Respiration represents a substantial loss of carbon from a plant, and under adverse conditions can be as high as two-thirds of the carbon fixed daily in photosynthesis. Both the rate and the efficiency of respiration will therefore affect plant growth significantly. The overall process of respiration results in the release of a substantial amount of energy which may be harnessed for metabolic work. In theory, the energy released from the complete oxidation of one molecule of glucose to CO2 and H2O in respiratory reactions leads to the synthesis of 36 molecules of ATP. However, in plants, because there are alternative routes for respiration, this yield can be greatly reduced. Mechanisms for regulating respiration rates in whole plants remain unclear. Convention has it that the rate of respiration is matched to the energy demands of the cell through feed-back regulation of glycolysis and electron transport by cytosolic ATP/ADP. However, since plants have non-phosphorylating bypasses in their respiratory chain that are insensitive to ATP levels, and since PEP carboxylase and PFP might be involved in sucrose degradation, the situation in vivo is not so simple. For example, the rotenone-insensitive alternative NADH dehydrogenases requires high concentrations of NADH in the matrix before it can operate and seems to be active only when substrate is plentiful and electron flow through complex I is restricted by lack of ADP. Alternative oxidase activity also depends on carbon and ADP availability and its flux is very dependent on the degree of environmental stress of the plant. In other words, non-phosphorylating pathways act as carbon or reductant ‘overflows’ of the main respiratory pathway and will only be active in vivo when sugar levels are high and the glycolytic flux rapid, when the cytochrome chain is inhibited, or when the bypasses have been induced significantly during stress. In glycolysis, the interaction between environmental signals and key regulatory enzymes, as well as the role of PFP and its activator fructose-2,6-P2, will be important.

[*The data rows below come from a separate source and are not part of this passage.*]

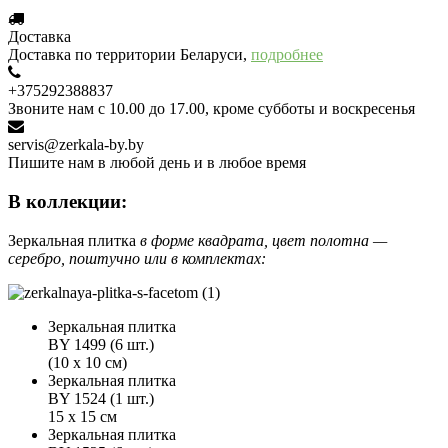
Доставка
Доставка по территории Беларуси,
подробнее
+375292388837
Звоните нам с 10.00 до 17.00, кроме субботы и воскресенья
servis@zerkala-by.by
Пишите нам в любой день и в любое время
В коллекции:
Зеркальная плитка
в форме квадрата, цвет полотна —
серебро, поштучно или в комплектах:
Зеркальная плитка
BY 1499 (6 шт.)
(10 х 10 см)
Зеркальная плитка
BY 1524 (1 шт.)
15 х 15 см
Зеркальная плитка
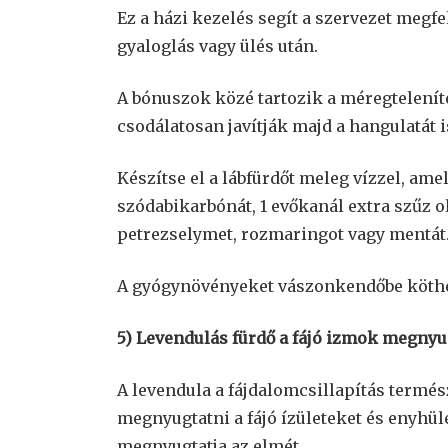
Ez a házi kezelés segít a szervezet meg
gyaloglás vagy ülés után.
A bónuszok közé tartozik a méregtelení
csodálatosan javítják majd a hangulatát is
Készítse el a lábfürdőt meleg vízzel, am
szódabikarbónát, 1 evőkanál extra szűz o
petrezselymet, rozmaringot vagy mentát
A gyógynövényeket vászonkendőbe kötheti
5) Levendulás fürdő a fájó izmok megnyu
A levendula a fájdalomcsillapítás termés
megnyugtatni a fájó ízületeket és enyhü
megnyugtatja az elmét.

(b) Allocation of respiratory energy to process physiology
One way of viewing respiratory cost for plant growth and survival is by subdividing measured respiration into two components associated with (1) growth and (2) maintenance. This distinction is somewhat arbitrary, and these categories of process physiology must not be regarded as discrete sets of biochemical events. Such energy-dependent processes are all interconnected because ATP represents a universal energy currency for both, while a common pool of substrates is drawn upon in sustaining production of that ATP. Nevertheless, cells do vary in their respiratory efficiency, while genotype × environment interactions are also evident in both generation and utilisation of products from oxidative metabolism. The benefit of a high respiration rate is that more ATP is produced, which provides vital energy for growth of new tissue and defence processes, such as antioxidant activation, metabolite transport or production of resistant protein isoforms. However, the cost of high respiration rates is that carbon is expended on respiration instead of being allocated to synthesis of new tissue, therefore limiting growth capacity. Variation in respiration rate has implications for growth and resource use efficiency in plants during drought, temperature and salinity responses of plants.